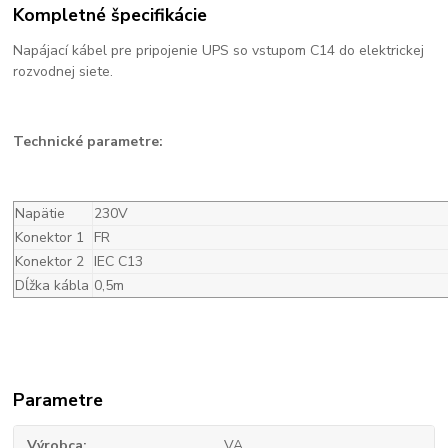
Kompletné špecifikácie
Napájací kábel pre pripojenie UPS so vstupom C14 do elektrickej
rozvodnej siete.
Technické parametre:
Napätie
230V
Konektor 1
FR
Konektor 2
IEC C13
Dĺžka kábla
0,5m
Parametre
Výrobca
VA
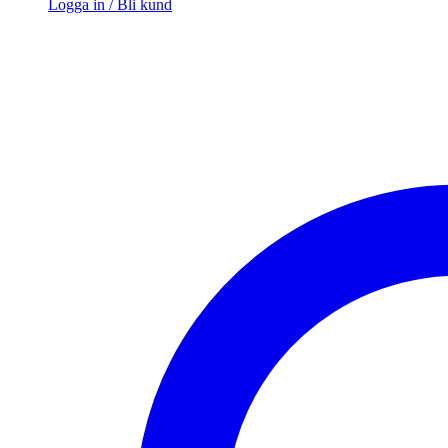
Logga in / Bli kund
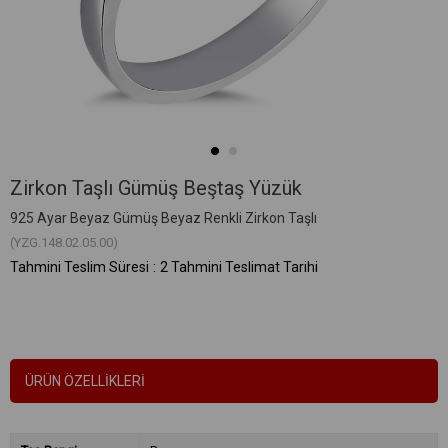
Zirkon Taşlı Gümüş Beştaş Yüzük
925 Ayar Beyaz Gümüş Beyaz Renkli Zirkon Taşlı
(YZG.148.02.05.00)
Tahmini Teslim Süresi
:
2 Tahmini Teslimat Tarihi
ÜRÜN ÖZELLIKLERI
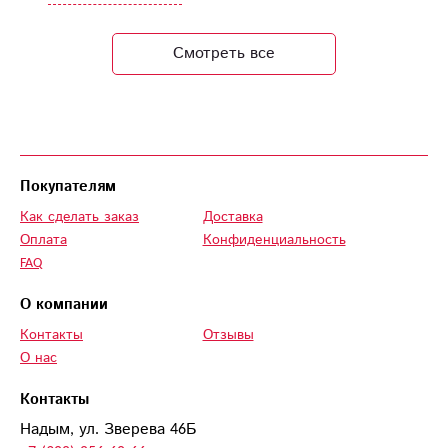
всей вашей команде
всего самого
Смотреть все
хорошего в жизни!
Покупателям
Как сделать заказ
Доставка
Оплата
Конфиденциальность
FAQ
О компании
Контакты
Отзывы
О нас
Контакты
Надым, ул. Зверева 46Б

AIM OF THE TASK
Which lines of the material above hold the string "Zirkon"? Pull them out.

ANSWER SPACE
Zirkon Taşlı Gümüş Beştaş Yüzük
925 Ayar Beyaz Gümüş Beyaz Renkli Zirkon Taşlı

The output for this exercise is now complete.